Draft Zero

I’m nearly done with the copy edits for Under a Silent Moon – just some queries to check and another read through – and today I’ve got the itch to write something new.

Fellow NaNoWriMo author and all-round genius Julia Crouch calls this ‘draft zero’, the writing you do that nobody will ever see – experimental, rushed, occasionally beautiful. Most of it will be edited away. For me, this is the best part of writing, letting the story take me somewhere I wasn’t expecting to be. I never really (if I’m being honest) get the urge to edit. I don’t feel that pull, that emotional hunger to go to the shed and pick apart writing I’ve already completed. What I do get is the urge to create. It’s almost visceral.

Having studied art history at university (along with many other useful subjects) I always found it fascinating how the most amazing works of sculpture by Michelangelo, Bernini and Leonardo all started out as blocks of marble. The art was inside, waiting to be revealed – and only the artist could do it. Imagine the pressure!

Here’s Michelangelo’s unfinished ‘crossed leg slave’ – see what I mean? It’s like the sculpture is struggling to free itself from the stone surround. And it will stay like that forever, won’t it? Because the artist isn’t here to finish the process of liberation.

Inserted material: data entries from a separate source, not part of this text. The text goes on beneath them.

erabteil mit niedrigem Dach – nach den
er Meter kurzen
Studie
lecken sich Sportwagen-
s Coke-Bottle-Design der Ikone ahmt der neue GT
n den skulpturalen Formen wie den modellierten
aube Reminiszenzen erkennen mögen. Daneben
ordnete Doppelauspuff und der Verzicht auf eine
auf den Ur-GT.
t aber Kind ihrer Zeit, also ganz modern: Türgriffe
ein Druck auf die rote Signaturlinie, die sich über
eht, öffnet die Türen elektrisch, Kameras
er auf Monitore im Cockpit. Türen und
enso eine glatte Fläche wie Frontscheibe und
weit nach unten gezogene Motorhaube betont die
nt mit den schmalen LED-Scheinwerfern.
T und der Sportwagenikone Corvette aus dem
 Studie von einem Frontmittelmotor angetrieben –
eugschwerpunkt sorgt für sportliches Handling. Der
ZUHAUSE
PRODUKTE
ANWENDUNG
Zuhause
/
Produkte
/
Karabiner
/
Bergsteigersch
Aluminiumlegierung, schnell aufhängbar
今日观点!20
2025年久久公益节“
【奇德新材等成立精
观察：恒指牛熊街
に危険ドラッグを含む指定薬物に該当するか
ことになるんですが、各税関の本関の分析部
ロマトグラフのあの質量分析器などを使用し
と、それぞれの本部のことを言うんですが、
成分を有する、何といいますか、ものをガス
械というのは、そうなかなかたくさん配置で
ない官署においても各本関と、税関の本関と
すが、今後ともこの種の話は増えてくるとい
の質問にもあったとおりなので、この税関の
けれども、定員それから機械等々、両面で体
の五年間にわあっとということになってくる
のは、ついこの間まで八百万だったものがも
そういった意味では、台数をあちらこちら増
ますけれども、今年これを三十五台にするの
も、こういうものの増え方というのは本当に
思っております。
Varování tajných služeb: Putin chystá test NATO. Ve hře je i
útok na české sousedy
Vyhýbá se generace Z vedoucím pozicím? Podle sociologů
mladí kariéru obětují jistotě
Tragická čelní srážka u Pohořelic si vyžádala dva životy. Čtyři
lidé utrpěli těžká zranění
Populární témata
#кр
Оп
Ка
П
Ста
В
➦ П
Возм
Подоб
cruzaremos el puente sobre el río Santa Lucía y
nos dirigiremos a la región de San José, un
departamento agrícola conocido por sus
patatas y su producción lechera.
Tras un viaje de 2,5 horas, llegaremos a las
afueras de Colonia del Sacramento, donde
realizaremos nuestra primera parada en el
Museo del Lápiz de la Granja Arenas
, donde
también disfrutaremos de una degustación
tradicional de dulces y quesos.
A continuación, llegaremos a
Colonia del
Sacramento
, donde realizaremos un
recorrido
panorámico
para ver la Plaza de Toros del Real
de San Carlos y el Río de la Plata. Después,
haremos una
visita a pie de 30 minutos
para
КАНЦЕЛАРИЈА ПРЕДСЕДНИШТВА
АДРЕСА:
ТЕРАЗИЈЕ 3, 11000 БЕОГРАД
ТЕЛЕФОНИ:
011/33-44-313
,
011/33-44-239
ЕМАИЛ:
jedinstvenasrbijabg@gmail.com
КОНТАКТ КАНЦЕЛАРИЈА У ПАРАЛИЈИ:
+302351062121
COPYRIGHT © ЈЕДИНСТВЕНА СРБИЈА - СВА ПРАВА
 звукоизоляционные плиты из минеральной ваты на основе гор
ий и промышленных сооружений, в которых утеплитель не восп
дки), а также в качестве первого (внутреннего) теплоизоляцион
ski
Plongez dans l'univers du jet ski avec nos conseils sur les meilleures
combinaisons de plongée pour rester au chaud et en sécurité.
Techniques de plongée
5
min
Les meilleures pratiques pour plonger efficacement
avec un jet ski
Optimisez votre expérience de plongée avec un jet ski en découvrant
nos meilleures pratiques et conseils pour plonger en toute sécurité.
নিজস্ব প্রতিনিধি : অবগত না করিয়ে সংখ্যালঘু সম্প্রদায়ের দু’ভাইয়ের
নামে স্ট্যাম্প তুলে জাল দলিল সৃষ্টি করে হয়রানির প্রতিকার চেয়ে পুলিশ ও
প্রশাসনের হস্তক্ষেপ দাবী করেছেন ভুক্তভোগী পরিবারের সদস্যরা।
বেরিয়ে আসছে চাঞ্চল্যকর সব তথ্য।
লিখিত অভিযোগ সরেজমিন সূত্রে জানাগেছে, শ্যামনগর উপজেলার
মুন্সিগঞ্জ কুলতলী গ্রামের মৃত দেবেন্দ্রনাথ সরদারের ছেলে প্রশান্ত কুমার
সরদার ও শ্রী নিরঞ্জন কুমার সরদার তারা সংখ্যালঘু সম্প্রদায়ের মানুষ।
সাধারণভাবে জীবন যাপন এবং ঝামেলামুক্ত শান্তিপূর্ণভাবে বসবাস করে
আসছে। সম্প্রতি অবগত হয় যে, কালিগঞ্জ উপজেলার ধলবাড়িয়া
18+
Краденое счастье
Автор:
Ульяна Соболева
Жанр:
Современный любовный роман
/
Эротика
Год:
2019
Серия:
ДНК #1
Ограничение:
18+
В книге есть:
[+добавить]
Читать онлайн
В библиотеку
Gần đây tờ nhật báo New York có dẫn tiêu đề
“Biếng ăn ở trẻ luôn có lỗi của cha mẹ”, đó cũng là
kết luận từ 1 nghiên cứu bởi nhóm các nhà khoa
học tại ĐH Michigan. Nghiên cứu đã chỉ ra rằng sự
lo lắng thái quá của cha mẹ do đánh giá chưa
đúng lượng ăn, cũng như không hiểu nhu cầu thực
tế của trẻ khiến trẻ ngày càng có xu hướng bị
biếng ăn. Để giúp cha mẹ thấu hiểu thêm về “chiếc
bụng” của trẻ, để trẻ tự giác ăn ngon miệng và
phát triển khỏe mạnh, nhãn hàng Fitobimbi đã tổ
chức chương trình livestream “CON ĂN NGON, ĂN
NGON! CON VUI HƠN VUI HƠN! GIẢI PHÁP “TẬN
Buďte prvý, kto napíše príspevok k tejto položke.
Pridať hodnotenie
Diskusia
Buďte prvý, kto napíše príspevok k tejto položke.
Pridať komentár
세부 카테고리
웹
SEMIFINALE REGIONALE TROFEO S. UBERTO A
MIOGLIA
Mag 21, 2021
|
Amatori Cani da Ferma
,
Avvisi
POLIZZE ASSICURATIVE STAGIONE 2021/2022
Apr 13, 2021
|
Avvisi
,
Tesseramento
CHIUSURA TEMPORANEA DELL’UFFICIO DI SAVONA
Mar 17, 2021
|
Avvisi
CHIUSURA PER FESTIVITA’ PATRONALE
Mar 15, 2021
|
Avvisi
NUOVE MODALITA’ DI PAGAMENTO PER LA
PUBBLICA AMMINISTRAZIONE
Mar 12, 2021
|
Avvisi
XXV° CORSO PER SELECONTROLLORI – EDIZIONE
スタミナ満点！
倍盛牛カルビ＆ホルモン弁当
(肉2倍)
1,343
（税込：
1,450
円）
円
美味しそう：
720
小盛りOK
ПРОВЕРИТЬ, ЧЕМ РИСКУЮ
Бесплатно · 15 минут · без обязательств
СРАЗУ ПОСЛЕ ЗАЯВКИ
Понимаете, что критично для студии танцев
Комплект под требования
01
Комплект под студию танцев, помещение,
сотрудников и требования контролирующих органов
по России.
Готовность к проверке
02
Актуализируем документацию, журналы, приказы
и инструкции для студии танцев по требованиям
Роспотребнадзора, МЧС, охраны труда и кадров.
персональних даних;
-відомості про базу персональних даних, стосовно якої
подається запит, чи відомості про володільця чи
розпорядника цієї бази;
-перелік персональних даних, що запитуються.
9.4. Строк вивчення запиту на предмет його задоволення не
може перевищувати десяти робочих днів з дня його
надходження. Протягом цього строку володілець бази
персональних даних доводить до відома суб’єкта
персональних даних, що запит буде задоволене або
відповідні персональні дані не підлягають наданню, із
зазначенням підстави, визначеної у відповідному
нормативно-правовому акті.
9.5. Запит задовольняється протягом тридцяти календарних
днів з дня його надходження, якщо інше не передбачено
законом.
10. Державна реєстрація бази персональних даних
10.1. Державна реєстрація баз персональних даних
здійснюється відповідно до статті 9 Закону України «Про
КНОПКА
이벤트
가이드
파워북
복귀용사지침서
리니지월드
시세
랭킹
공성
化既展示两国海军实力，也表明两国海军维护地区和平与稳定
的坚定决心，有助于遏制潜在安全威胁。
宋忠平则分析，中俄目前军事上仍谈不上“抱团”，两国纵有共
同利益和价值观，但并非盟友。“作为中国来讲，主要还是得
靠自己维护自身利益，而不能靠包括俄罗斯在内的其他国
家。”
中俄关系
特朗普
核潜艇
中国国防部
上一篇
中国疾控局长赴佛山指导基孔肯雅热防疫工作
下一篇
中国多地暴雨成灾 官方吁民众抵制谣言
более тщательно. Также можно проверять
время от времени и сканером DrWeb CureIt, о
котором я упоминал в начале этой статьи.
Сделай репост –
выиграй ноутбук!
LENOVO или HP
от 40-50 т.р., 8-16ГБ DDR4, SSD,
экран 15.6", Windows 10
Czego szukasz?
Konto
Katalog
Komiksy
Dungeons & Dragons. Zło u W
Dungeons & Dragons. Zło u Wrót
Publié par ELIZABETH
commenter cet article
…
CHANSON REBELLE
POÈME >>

Crossed Leg Slave (1520-1530)

Not sure what I’m trying to say here. Maybe that I have that pit-of-the-stomach pull towards a story at the moment. I have a vague shape to the story and it’s sitting inside a metaphorical block inside my head, waiting for me to try and get it out. It’s exciting and a bit terrifying, knowing that I might accidentally chop a bit off that’s quite important, or get the shape of it completely wrong. The great sculptors did sketches, both on paper and out of less expensive stone, but I have to write without preparation or else I get bored and distracted.

My themes: I want to write about fear, unrequited love, making mistakes and then making more mistakes when you’re trying to fix things, acts of kindness that change a stranger’s life, cruelty and its consequences, about mending lives that have been destroyed. And revenge. Or maybe retribution.

 

3 Comments

  1. Nicely put. I know what you mean. After rounds of editing it’s good to go back to the bare bones of getting a fresh story down. Editing also gives me a break in a way, so that even though I’m using words all the time (I’m editing myself, right now), I feel like the ‘creative well’ has had time to fill up a bit. It’s bolstering to go back to a blank page and remember you can still do it, too!

  2. Just a short note to thank you for the pleasure your books have given me – I can’t wait for your next one, Under a Silent Moon. Hope it doesn’t take forever to get to the States!